Non-banking finance corporations (NBFCs) are likely to witness a slower growth in 2012-13 due to the lower growth in the key segments. Meanwhile, the NBFCs are likely to witness a build up of delinquencies and a downward bias in interest margins.
According to a report published by credit rating agency ICRA Ltd, despite the slowdown in growth, NBFCs are likely to report a double-digit return on equity (ROE). During 2011-12, the managed retail credit of NBFCs reported a 32% growth.
However, due to the slowdown in Commercial Vehicle (CV), Construction Equipment (CE) and gold loan portfolio segments, the rating agency also expects retail credit of NBFCs to grow only 17% in 2012-2013. The Commercial Vehicle (CV), Construction Equipment (CE) and gold loan portfolio segments put together account for around 56% of the total NBFC retail credit.
ICRA, in its report on performance review of retail NBFC’s and industry outlook, also said that the total NBFC retail managed credit amounts to Rs 2,96,000 crore as on March 31, 2012, was distributed across commercial vehicles, gold loans, mortgage, construction equipment, among others.
According to the agency, the net interest margins (NIMs) for NBFC as of March 2012 stood at 6.30%, which is lower by approximately 25 bp compared to the previous financial year on account of the increase in funding costs.
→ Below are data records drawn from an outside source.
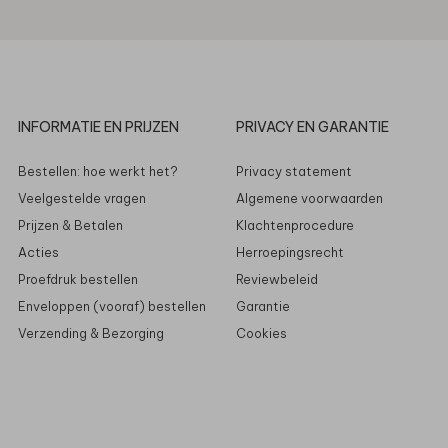
INFORMATIE EN PRIJZEN
PRIVACY EN GARANTIE
Bestellen: hoe werkt het?
Privacy statement
Veelgestelde vragen
Algemene voorwaarden
Prijzen & Betalen
Klachtenprocedure
Acties
Herroepingsrecht
Proefdruk bestellen
Reviewbeleid
Enveloppen (vooraf) bestellen
Garantie
Verzending & Bezorging
Cookies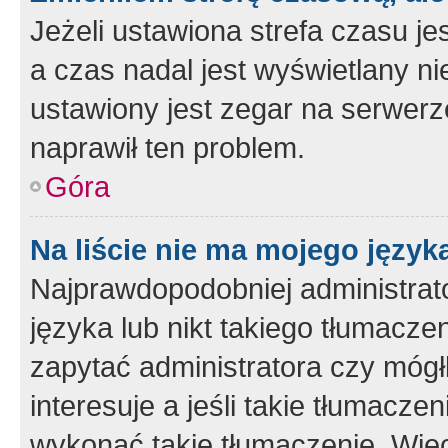
Jeżeli ustawiona strefa czasu je
a czas nadal jest wyświetlany n
ustawiony jest zegar na serwerz
naprawił ten problem.
Góra
Na liście nie ma mojego język
Najprawdopodobniej administrato
języka lub nikt takiego tłumacze
zapytać administratora czy mógł
interesuje a jeśli takie tłumacz
wykonać takie tłumaczenie. Więc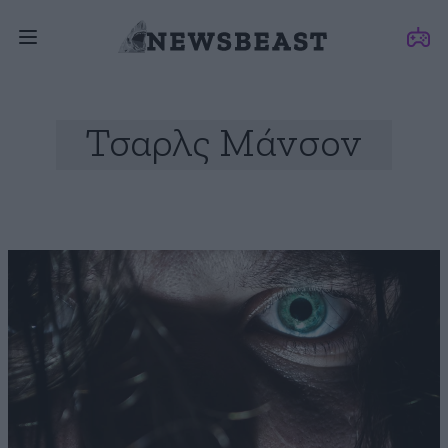
Τσαρλς Μάνσον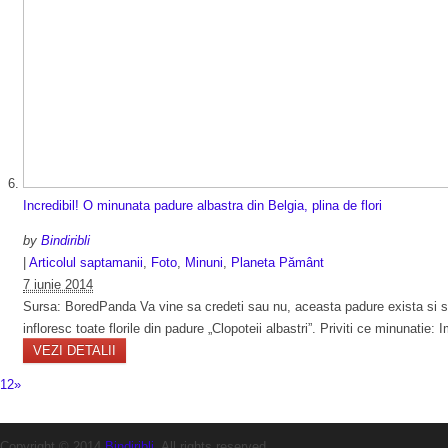
Incredibil! O minunata padure albastra din Belgia, plina de flori
by
Bindiribli
|
Articolul saptamanii
,
Foto
,
Minuni
,
Planeta Pământ
7 iunie 2014
Sursa: BoredPanda Va vine sa credeti sau nu, aceasta padure exista si se 
infloresc toate florile din padure „Clopoteii albastri”. Priviti ce minunatie
VEZI DETALII
1
2
»
Copyright © 2014
Bindiribli
. All rights reserved.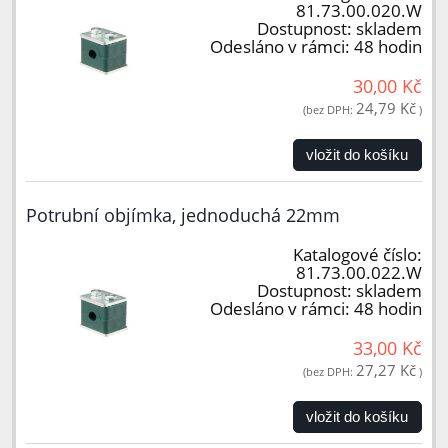
81.73.00.020.W
Dostupnost:
skladem
Odesláno v rámci:
48 hodin
30,00 Kč
24,79 Kč
(bez DPH:
)
vložit do košíku
Potrubní objímka, jednoduchá 22mm
Katalogové číslo:
81.73.00.022.W
Dostupnost:
skladem
Odesláno v rámci:
48 hodin
33,00 Kč
27,27 Kč
(bez DPH:
)
vložit do košíku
As for the asset quality, gross NPA percentage of the NBFCs is likely to deteriorate from March 31, 2012, levels of 1.56% due to an adverse operating environment.
The cost of funds for retail-focused NBFCs remained high at 10.5%-13%. This is likely to remain elevated, says ICRA in view of the new SEBI guidelines capping the mutual fund investments in NBFC-issued debt securities.